By Marc Chandler
It seems clear. Canada is one of the few developed countries that is a new exporter of oil. Oil prices have soared and the Canadian dollar is at its best level against the US dollar since late 2007. But a closer look suggests a more complicated picture. Since February 15, oil prices have shot up by around 25%, while the Canadian dollar has rallied just shy of 2%, and is actually among the under-performers among the major currencies (3rd worst among the G10, better only than the New Zealand dollar (-1.8% ahead of an anticipated rate cut later this week) and sterling (+0.8%).
We have found that the correlation between oil and the Canadian dollar has collapsed. We conduct the correlation analysis on a 60-day rolling basis, using percent change. The correlation peaked at the end of last year near 0.76. It now stands at -0.1 (see graph from Bloomberg below This is the first time the correlation is inverse since the July-Oct 2007 period. In the 1992-2002 period, the correlation was often inverse, but in recent years this is an exception.
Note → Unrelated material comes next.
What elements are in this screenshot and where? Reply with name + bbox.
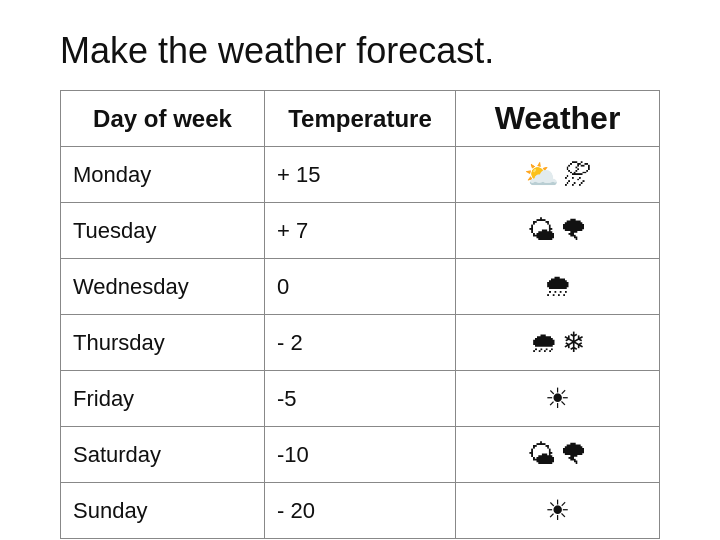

There are several considerations here. First, traditionally Canada’s energy exports were concentrated in natural gas and the price of natural gas has collapsed. Second, while Canada is a net exporter of oil, the situation is more complicated. Western oil fields export heavy crude to the US, but Eastern provinces import light sweet crude. The latest data we were able to find was for 2009 and in that year Canada exported 658 mln barrels of oil to the US, but imported 313 mln barrel of oil (mostly from UK and Norway, but also Algeria).
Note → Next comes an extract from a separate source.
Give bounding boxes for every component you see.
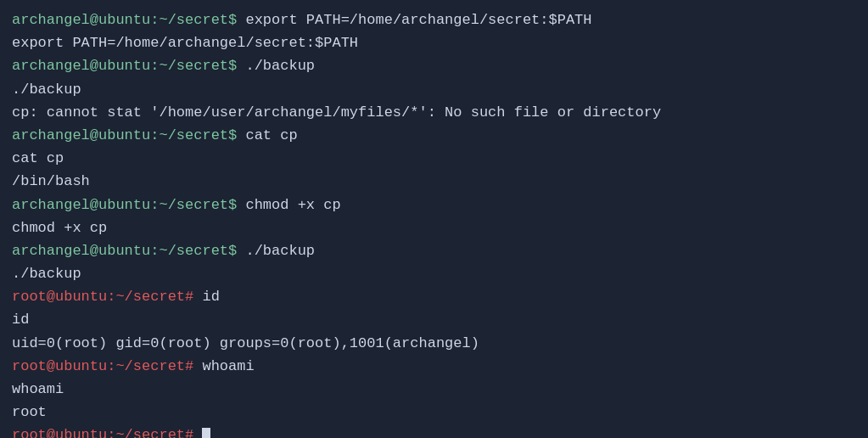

Third, another way to conceptualize the issue is to put revenue of the oil exports in a larger context. Using round numbers to illustrate the point. Canada exports to the US about $6 bln of oil a month. The BIS survey of foreign exchange turnover found that the Canadian dollar has about a 5.3% market share (on a 200% calculation to represent there are two sides to all trades), That puts the average daily volume of the Canadian dollar near $100 bln.
The key take-aways are:
- The correlation between the Canadian dollar and crude oil has broken down dramatically in recent weeks.
- Canada is a net exporter of oil, but not nearly as it may appear as the eastern part of the country that is home to most of the population and industry are substantial importers of oil
- The dollar value of oil exports is a minuscule fraction of the overall turnover of the Canadian dollar in the foreign exchange market. Capital flows are more important than trade flows.